Prompt:
Copy the listing below line for line, starting at its first line and ending with the line that has "３番目の特徴は、「何を入れてもいい」ということです。" in it. Add nothing.

The data:
# # # # #
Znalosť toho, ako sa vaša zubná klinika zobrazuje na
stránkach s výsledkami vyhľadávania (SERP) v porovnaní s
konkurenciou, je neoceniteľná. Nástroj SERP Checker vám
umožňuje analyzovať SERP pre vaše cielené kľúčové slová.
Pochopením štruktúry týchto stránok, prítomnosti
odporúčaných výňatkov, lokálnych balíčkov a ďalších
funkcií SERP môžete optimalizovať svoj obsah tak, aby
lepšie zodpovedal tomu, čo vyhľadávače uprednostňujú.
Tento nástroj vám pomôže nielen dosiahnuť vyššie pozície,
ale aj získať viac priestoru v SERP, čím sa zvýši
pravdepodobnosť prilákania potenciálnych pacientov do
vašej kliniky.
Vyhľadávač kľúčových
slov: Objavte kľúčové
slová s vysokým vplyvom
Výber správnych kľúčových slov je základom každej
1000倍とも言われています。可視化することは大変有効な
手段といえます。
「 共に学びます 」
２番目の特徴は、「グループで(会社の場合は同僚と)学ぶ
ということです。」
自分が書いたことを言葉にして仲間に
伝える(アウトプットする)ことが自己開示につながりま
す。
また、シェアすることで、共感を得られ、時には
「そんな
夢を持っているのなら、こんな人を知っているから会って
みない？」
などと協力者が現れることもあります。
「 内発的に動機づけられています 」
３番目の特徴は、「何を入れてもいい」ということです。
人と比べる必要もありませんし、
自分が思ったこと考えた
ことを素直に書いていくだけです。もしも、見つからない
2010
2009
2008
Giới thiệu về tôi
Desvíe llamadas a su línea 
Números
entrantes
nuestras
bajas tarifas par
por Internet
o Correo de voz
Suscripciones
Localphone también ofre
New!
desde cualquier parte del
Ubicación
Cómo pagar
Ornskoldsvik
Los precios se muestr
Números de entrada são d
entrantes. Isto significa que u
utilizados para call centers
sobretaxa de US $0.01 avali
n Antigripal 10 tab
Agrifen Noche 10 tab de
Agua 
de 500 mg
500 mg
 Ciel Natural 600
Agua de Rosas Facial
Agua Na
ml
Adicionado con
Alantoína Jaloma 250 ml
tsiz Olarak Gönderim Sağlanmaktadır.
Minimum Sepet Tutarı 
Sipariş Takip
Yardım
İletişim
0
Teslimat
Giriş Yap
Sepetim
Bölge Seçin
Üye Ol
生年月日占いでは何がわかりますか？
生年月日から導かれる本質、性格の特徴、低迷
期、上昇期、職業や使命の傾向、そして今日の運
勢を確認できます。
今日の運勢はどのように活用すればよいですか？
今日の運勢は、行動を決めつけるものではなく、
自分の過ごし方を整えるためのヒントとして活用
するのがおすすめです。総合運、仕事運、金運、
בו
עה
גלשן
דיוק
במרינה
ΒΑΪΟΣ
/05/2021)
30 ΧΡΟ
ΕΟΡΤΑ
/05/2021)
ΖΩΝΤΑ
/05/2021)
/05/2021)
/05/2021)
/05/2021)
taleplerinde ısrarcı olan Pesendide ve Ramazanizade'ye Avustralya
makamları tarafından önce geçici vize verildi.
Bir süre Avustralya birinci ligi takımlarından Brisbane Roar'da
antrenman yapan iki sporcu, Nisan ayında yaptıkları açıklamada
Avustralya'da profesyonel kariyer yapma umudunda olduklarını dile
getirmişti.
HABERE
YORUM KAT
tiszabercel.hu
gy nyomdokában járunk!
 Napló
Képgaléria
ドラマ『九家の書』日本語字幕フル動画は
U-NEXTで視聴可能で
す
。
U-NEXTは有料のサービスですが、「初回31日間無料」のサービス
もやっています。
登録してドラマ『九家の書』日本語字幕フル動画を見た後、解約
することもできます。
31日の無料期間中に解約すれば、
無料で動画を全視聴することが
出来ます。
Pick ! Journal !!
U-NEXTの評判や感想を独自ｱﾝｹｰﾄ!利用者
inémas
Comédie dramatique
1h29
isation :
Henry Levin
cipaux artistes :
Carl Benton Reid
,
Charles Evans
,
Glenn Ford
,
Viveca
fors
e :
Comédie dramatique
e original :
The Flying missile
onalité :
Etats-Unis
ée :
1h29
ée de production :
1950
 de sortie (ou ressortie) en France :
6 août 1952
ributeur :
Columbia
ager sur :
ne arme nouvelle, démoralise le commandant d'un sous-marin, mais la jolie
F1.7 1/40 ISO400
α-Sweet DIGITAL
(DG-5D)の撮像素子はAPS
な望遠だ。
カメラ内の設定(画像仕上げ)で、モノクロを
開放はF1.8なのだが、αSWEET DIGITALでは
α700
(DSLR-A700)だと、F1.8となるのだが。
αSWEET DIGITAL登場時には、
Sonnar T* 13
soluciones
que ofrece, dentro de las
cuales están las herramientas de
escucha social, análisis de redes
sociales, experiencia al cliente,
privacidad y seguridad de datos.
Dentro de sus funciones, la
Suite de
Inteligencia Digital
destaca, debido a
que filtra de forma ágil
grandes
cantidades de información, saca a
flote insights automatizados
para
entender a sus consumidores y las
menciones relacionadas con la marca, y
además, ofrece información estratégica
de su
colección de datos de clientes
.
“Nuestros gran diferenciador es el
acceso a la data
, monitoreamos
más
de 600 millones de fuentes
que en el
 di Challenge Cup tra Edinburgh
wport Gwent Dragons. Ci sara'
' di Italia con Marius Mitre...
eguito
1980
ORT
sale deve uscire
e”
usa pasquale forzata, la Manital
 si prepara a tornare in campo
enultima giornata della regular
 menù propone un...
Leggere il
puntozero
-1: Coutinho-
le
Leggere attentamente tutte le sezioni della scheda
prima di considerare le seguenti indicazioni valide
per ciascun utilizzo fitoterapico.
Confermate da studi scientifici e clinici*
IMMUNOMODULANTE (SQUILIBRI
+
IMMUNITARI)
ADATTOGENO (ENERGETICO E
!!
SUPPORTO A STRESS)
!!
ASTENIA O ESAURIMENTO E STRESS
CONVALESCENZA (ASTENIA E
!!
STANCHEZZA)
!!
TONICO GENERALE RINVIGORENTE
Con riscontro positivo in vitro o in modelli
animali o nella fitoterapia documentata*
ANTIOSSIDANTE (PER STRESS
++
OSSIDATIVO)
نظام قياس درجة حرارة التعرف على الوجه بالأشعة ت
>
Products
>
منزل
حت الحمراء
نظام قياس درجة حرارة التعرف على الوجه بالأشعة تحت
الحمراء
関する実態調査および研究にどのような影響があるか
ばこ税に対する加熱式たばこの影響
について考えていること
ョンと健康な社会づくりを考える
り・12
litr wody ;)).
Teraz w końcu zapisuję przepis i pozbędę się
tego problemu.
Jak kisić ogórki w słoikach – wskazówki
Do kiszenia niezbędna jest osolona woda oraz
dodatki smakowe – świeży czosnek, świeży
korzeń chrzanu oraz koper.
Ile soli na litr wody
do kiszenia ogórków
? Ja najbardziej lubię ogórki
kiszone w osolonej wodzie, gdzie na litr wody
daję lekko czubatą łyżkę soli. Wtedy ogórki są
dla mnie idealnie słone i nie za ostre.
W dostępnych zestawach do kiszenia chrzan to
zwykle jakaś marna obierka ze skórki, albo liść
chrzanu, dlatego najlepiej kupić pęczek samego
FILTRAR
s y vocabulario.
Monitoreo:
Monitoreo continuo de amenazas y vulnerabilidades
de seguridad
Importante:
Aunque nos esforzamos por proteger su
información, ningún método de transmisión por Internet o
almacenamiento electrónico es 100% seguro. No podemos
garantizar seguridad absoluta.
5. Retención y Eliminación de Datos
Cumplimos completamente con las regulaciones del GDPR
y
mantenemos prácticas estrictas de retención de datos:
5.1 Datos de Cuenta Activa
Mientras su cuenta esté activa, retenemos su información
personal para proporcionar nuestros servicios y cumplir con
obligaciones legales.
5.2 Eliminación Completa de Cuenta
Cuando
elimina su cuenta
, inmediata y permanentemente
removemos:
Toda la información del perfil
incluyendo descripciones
# # # # #
Response below:
Znalosť toho, ako sa vaša zubná klinika zobrazuje na
stránkach s výsledkami vyhľadávania (SERP) v porovnaní s
konkurenciou, je neoceniteľná. Nástroj SERP Checker vám
umožňuje analyzovať SERP pre vaše cielené kľúčové slová.
Pochopením štruktúry týchto stránok, prítomnosti
odporúčaných výňatkov, lokálnych balíčkov a ďalších
funkcií SERP môžete optimalizovať svoj obsah tak, aby
lepšie zodpovedal tomu, čo vyhľadávače uprednostňujú.
Tento nástroj vám pomôže nielen dosiahnuť vyššie pozície,
ale aj získať viac priestoru v SERP, čím sa zvýši
pravdepodobnosť prilákania potenciálnych pacientov do
vašej kliniky.
Vyhľadávač kľúčových
slov: Objavte kľúčové
slová s vysokým vplyvom
Výber správnych kľúčových slov je základom každej
1000倍とも言われています。可視化することは大変有効な
手段といえます。
「 共に学びます 」
２番目の特徴は、「グループで(会社の場合は同僚と)学ぶ
ということです。」
自分が書いたことを言葉にして仲間に
伝える(アウトプットする)ことが自己開示につながりま
す。
また、シェアすることで、共感を得られ、時には
「そんな
夢を持っているのなら、こんな人を知っているから会って
みない？」
などと協力者が現れることもあります。
「 内発的に動機づけられています 」
３番目の特徴は、「何を入れてもいい」ということです。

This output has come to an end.